The object was an envelope, and Petunia carefully opened it to revel the letter inside. It was addressed to her. Usually, Petunia enjoyed receiving letters, but this had not come the usual way. The normal way. And neither had this baby, this child that the letter claimed was her darling sister's. Albus Dumbledore was a name Petunia had seen and heard many times, but he'd never written to her. He'd written to her parents to tell them of Lily's end of year marks and the occasional detention, but she, a muggle, hadn't mattered to him the slightest. Numbly, Petunia realized he didn't even attempt to console her on the death of her sister. The letter simply stated that Lily and her no-good husband were dead, and that Petunia was to care for this Harry as though he were here own.

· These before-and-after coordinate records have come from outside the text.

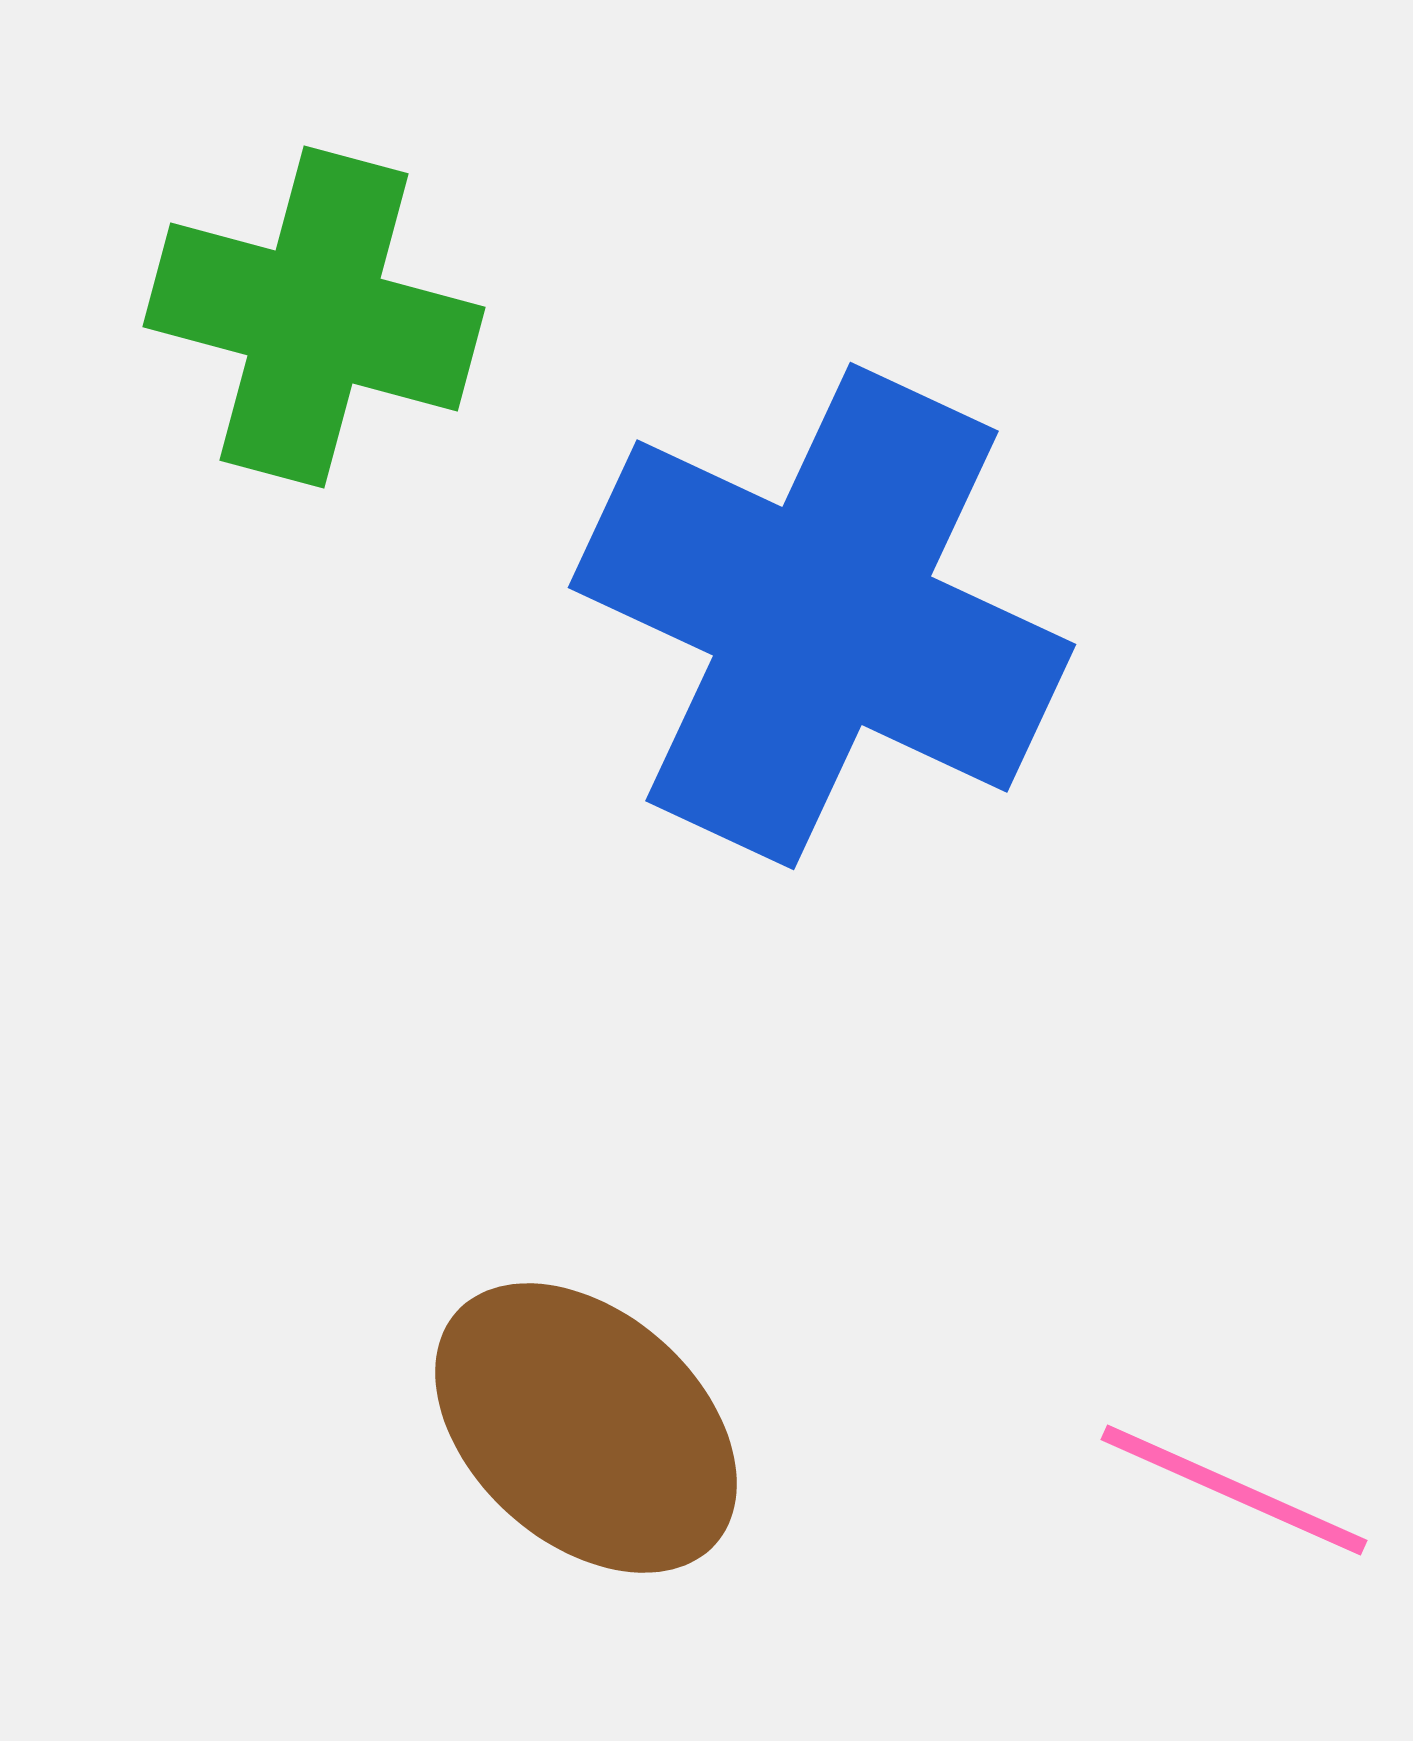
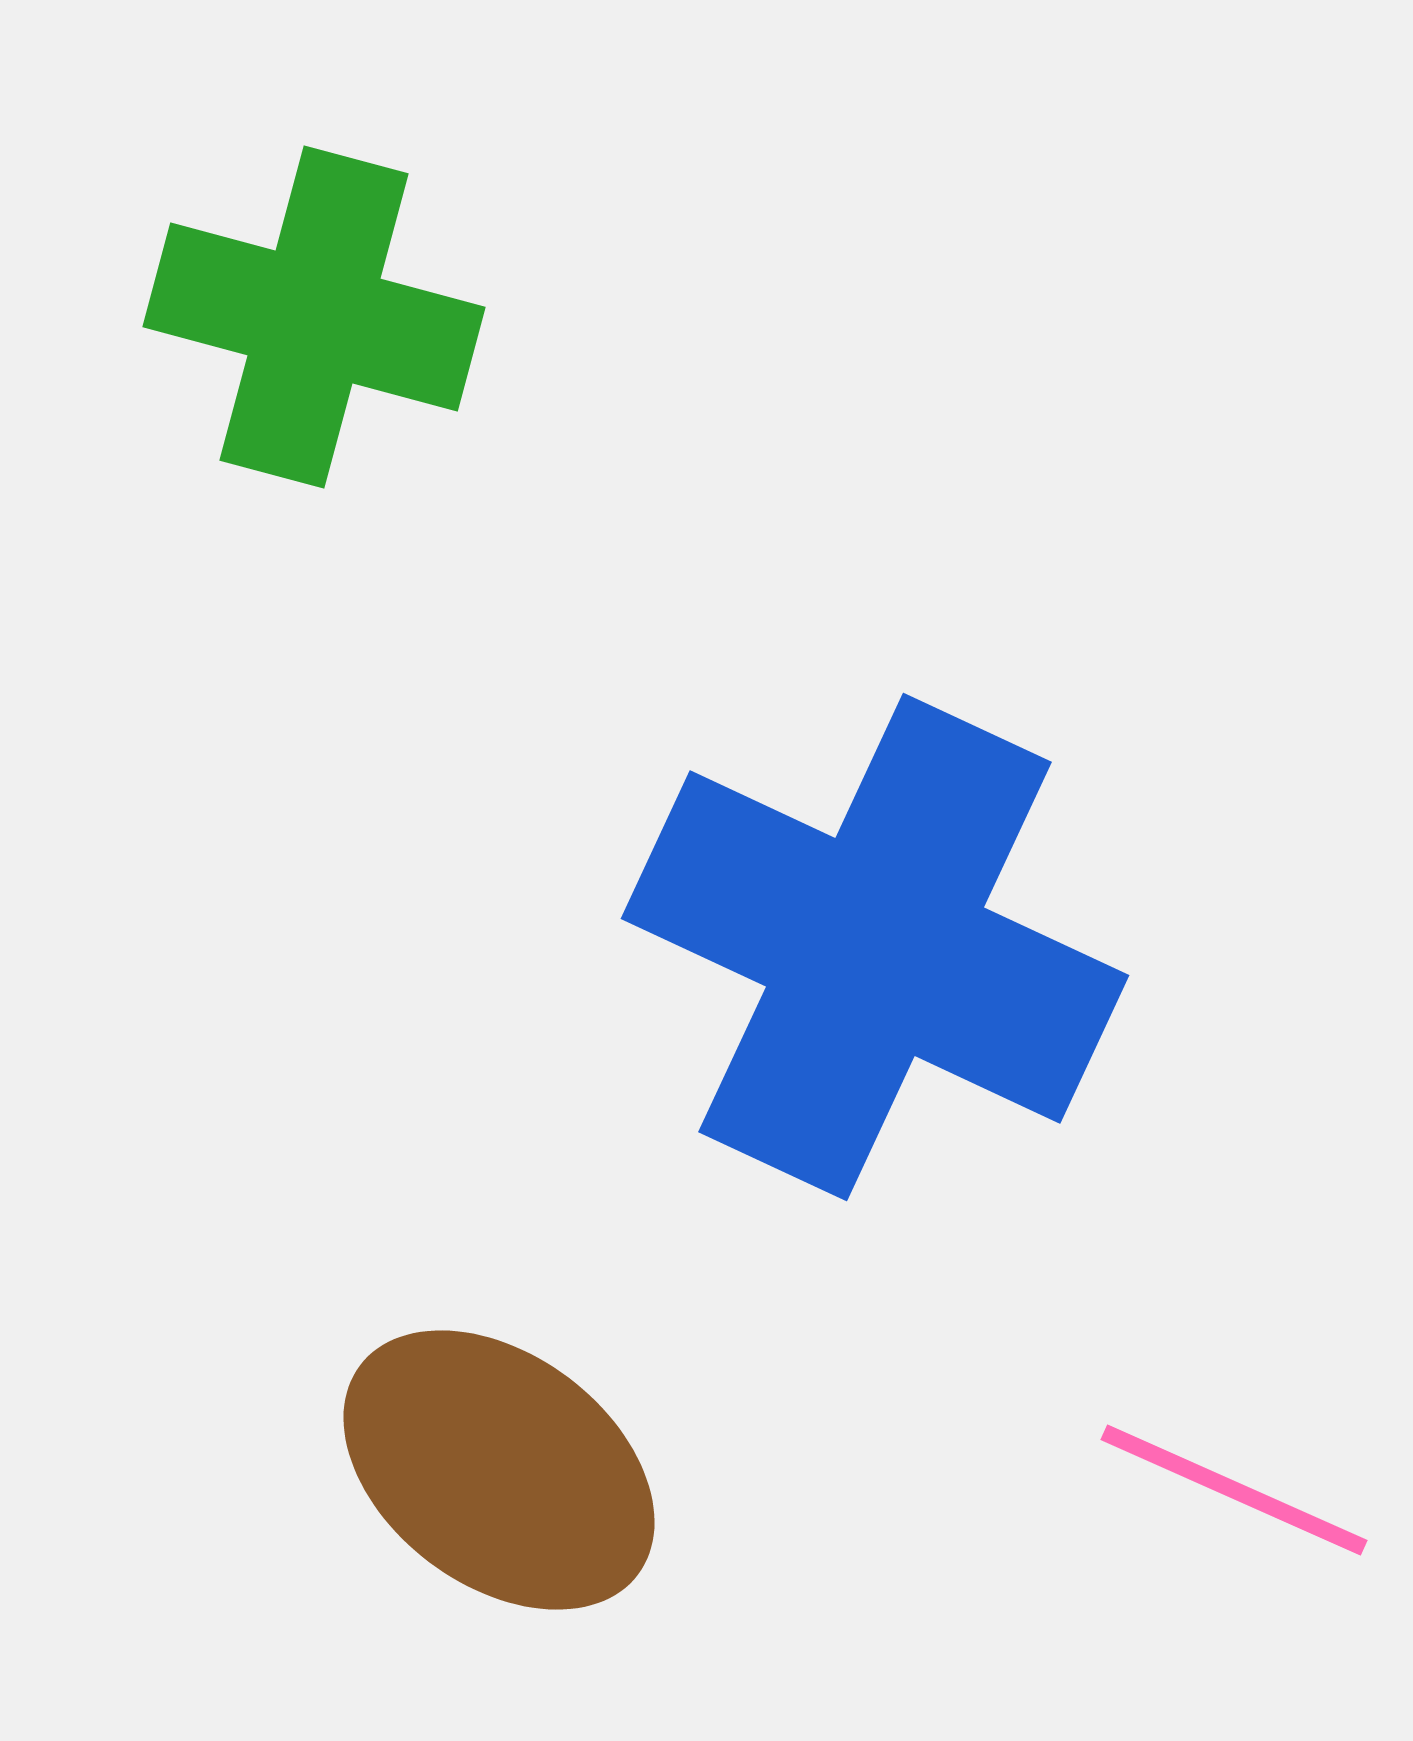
blue cross: moved 53 px right, 331 px down
brown ellipse: moved 87 px left, 42 px down; rotated 5 degrees counterclockwise
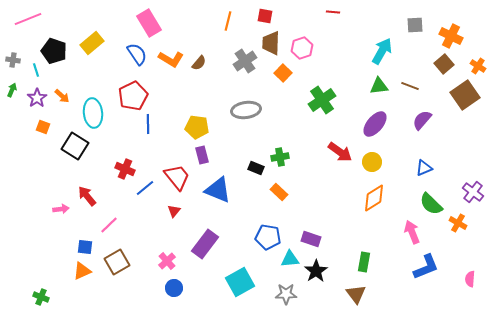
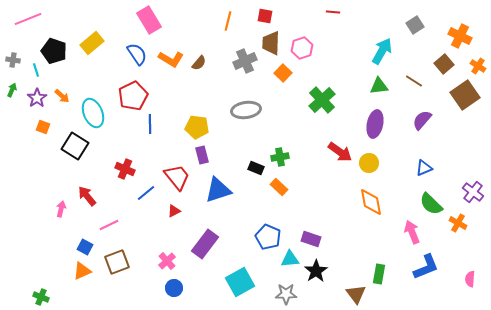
pink rectangle at (149, 23): moved 3 px up
gray square at (415, 25): rotated 30 degrees counterclockwise
orange cross at (451, 36): moved 9 px right
gray cross at (245, 61): rotated 10 degrees clockwise
brown line at (410, 86): moved 4 px right, 5 px up; rotated 12 degrees clockwise
green cross at (322, 100): rotated 8 degrees counterclockwise
cyan ellipse at (93, 113): rotated 16 degrees counterclockwise
blue line at (148, 124): moved 2 px right
purple ellipse at (375, 124): rotated 28 degrees counterclockwise
yellow circle at (372, 162): moved 3 px left, 1 px down
blue line at (145, 188): moved 1 px right, 5 px down
blue triangle at (218, 190): rotated 40 degrees counterclockwise
orange rectangle at (279, 192): moved 5 px up
orange diamond at (374, 198): moved 3 px left, 4 px down; rotated 68 degrees counterclockwise
pink arrow at (61, 209): rotated 70 degrees counterclockwise
red triangle at (174, 211): rotated 24 degrees clockwise
pink line at (109, 225): rotated 18 degrees clockwise
blue pentagon at (268, 237): rotated 15 degrees clockwise
blue square at (85, 247): rotated 21 degrees clockwise
brown square at (117, 262): rotated 10 degrees clockwise
green rectangle at (364, 262): moved 15 px right, 12 px down
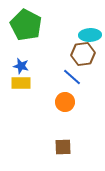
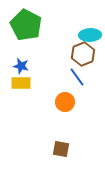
brown hexagon: rotated 15 degrees counterclockwise
blue line: moved 5 px right; rotated 12 degrees clockwise
brown square: moved 2 px left, 2 px down; rotated 12 degrees clockwise
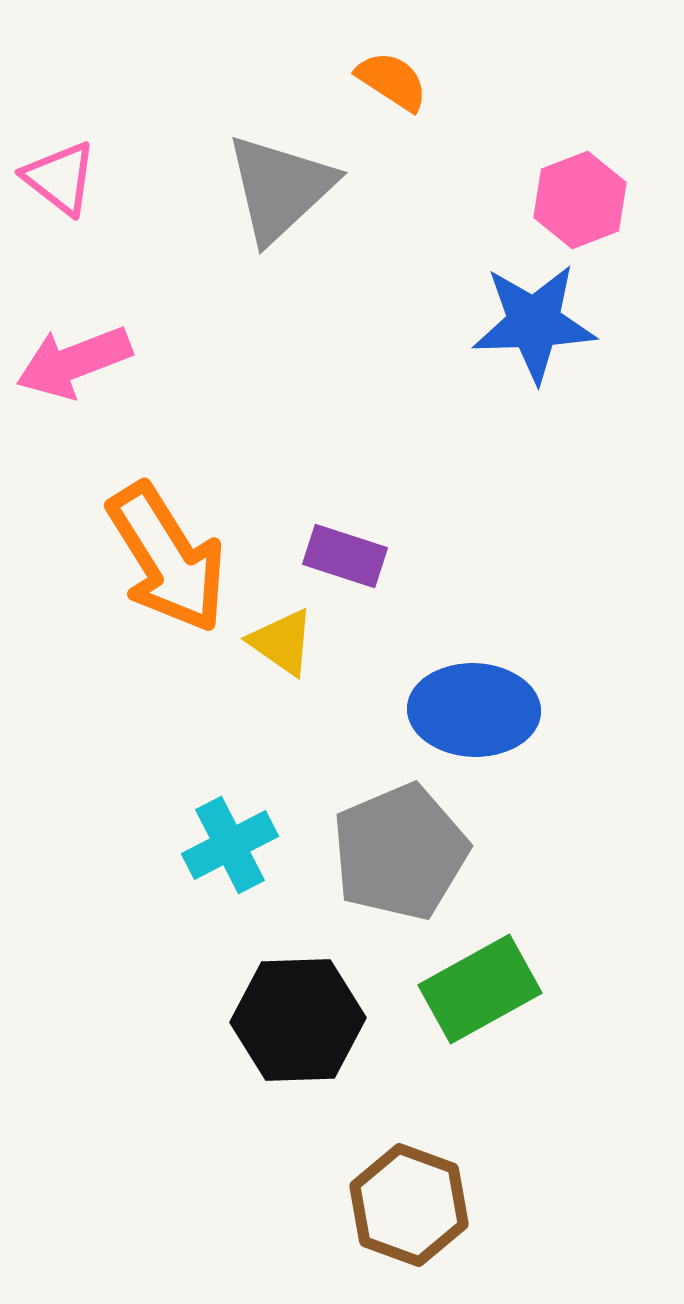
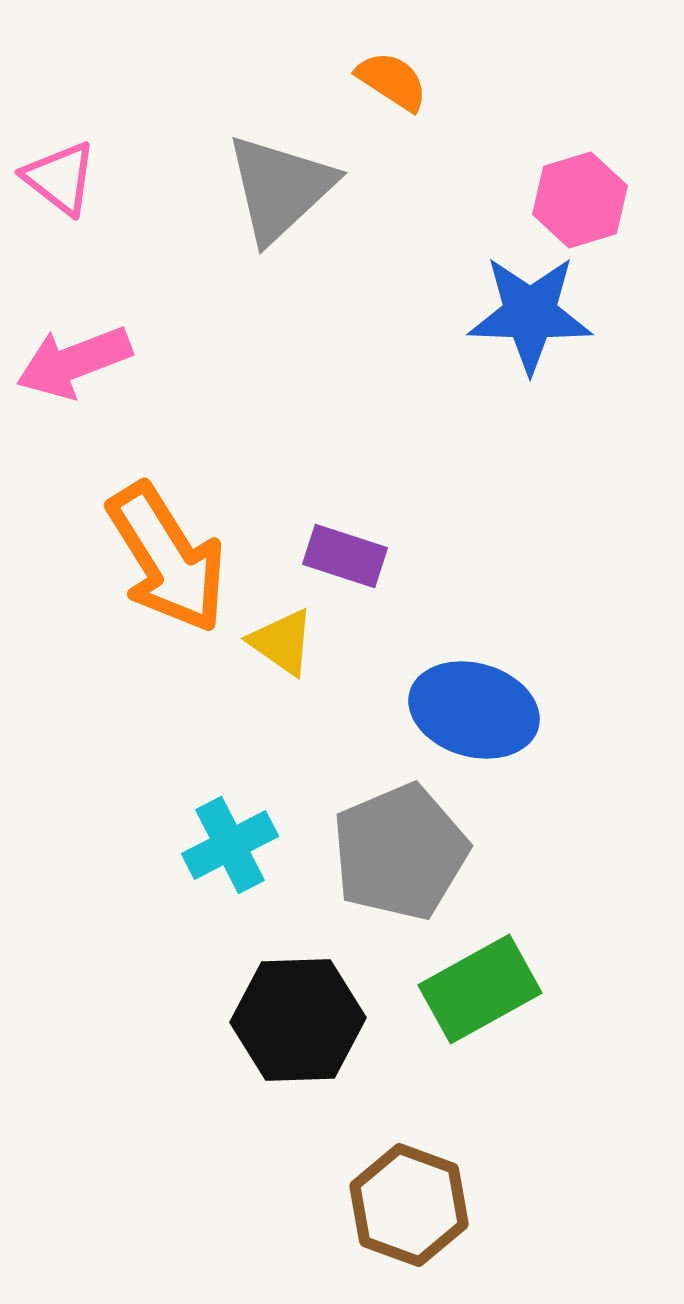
pink hexagon: rotated 4 degrees clockwise
blue star: moved 4 px left, 9 px up; rotated 4 degrees clockwise
blue ellipse: rotated 14 degrees clockwise
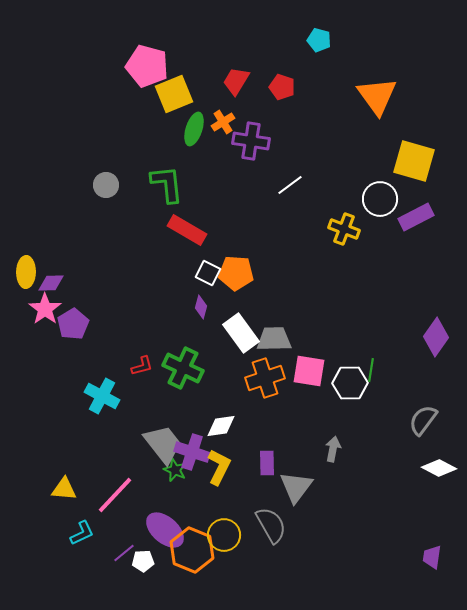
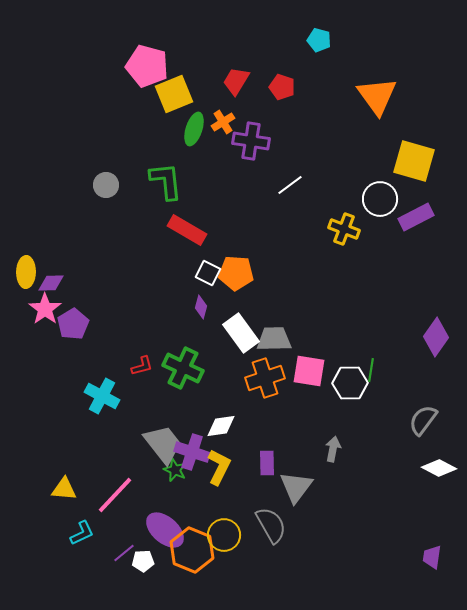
green L-shape at (167, 184): moved 1 px left, 3 px up
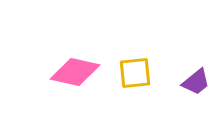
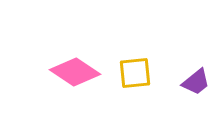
pink diamond: rotated 21 degrees clockwise
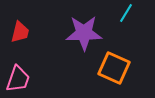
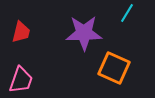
cyan line: moved 1 px right
red trapezoid: moved 1 px right
pink trapezoid: moved 3 px right, 1 px down
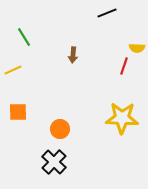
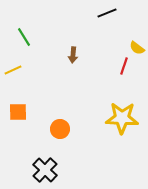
yellow semicircle: rotated 35 degrees clockwise
black cross: moved 9 px left, 8 px down
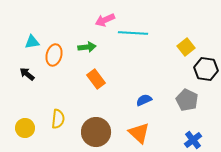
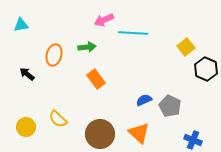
pink arrow: moved 1 px left
cyan triangle: moved 11 px left, 17 px up
black hexagon: rotated 15 degrees clockwise
gray pentagon: moved 17 px left, 6 px down
yellow semicircle: rotated 126 degrees clockwise
yellow circle: moved 1 px right, 1 px up
brown circle: moved 4 px right, 2 px down
blue cross: rotated 30 degrees counterclockwise
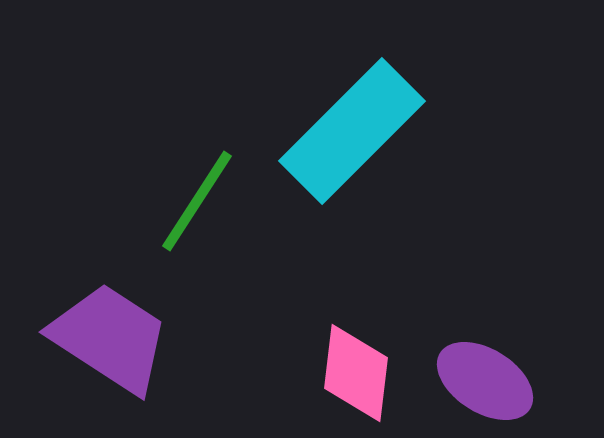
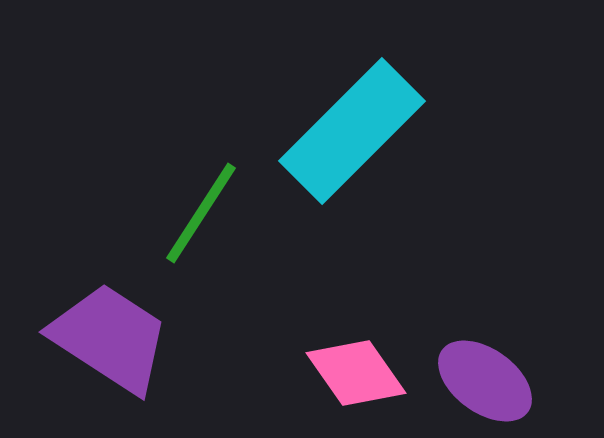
green line: moved 4 px right, 12 px down
pink diamond: rotated 42 degrees counterclockwise
purple ellipse: rotated 4 degrees clockwise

It took Petunia exactly one minute to decide what to do. Her husband and son were asleep; they would not need to ever know.
She took four minutes to think about whether she was doing the right thing. She tried to scrounge up a barest hint of love for her sister, love that could be transferred to this child on her floor. She tried to consider that maybe, Dudley might like a playmate. She tried to imagine how her son would grow up alongside a child who could create flowers from weeds and spontaneously combust birthday cakes and do wonders Dudley would never be able to do. She didn't have to think very long.
Petunia plucked the child from the basket and looked inside to make sure that there were no distinguishing marks before she placed him back inside. The blanket was a simple white one, and the boy's clothes bore no wizarding strangeness. The letter she placed into the dresser, making a mental note to burn it soon. Then she observed the world outside from the windows, not seeing a single soul awake. It was a quiet morning. The child was quiet, too, still sleeping in its basket. For a moment, Petunia almost thought he looked sweet. Then, citing the hesitation as a moment of madness, she picked the basket up, stepped outside, and walked the few meters to number five Privet Drive. The Greens liked children, after all, and would know what to do with an unwanted baby.
Her heart only began to beat as normal in the minutes after she returned home and began to make breakfast. She had two people to feed, to care for, to love, and not even Albus Dumbledore could make her take on a third.